Well the correct principles are clear. The practice of homosexuality has always been seen as a sin by the LDS church. As the First Presidency letter stated, “the Church’s teachings and position on this moral issue are unequivocal,” and no increase in popularity or social acceptance will change that. This position is not robbing Church members of free-thinking; it’s asking them to stand up for what is central to their core doctrine — that man and woman are inherently and divinely matched for one another. No other combination will do.
But despite such an undeniably clear stance on this issue, the First Presidency and the Prophet still let men govern themselves; they still preserve the agency of every member of the Church.
The brethren never said that any member of the Church who voted against the amendment would be excommunicated or disfellowshipped. No record will be kept of how each Latter-day Saint votes and no member will be held accountable for how they vote. No one’s God-given agency is being removed, and no one is being told not to think for themselves. They are being taught and then left to make their own decisions, being held accountable only to their creator.
For many people, this issue may be one of epic, even faith-shattering proportions. But it shouldn’t be.
The brethren never told Church members to shun those with homosexual tendencies or view them as less than human. They called followers to defend a critical point of doctrine: the divinely ordained role of men and women within the family.
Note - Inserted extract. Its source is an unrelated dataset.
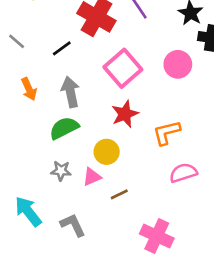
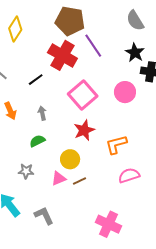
gray arrow: (70, 92) -> (42, 113), size x0.6
green semicircle: (64, 128) -> (37, 141), size x0.7
gray star: (61, 171) -> (26, 171), moved
brown line: (119, 194) -> (80, 181), moved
This is not an issue the Church stance will evolve on; this is a fundamental part of Latter-day Saint doctrine endorsed by the Quorum of the Twelve, the First Presidency and the Prophet himself.
Any active church-going 6-year-old can sing “Follow the Prophet” and no seminary graduate or gospel doctrine teacher can recite a story in any of the standard works where contradicting the Prophet turned out to be a good idea. This is not the hill to die on, this not the battle to lose faith over. Every person has their agency, and all are counseled to use it wisely after evaluating both the secular and spiritual.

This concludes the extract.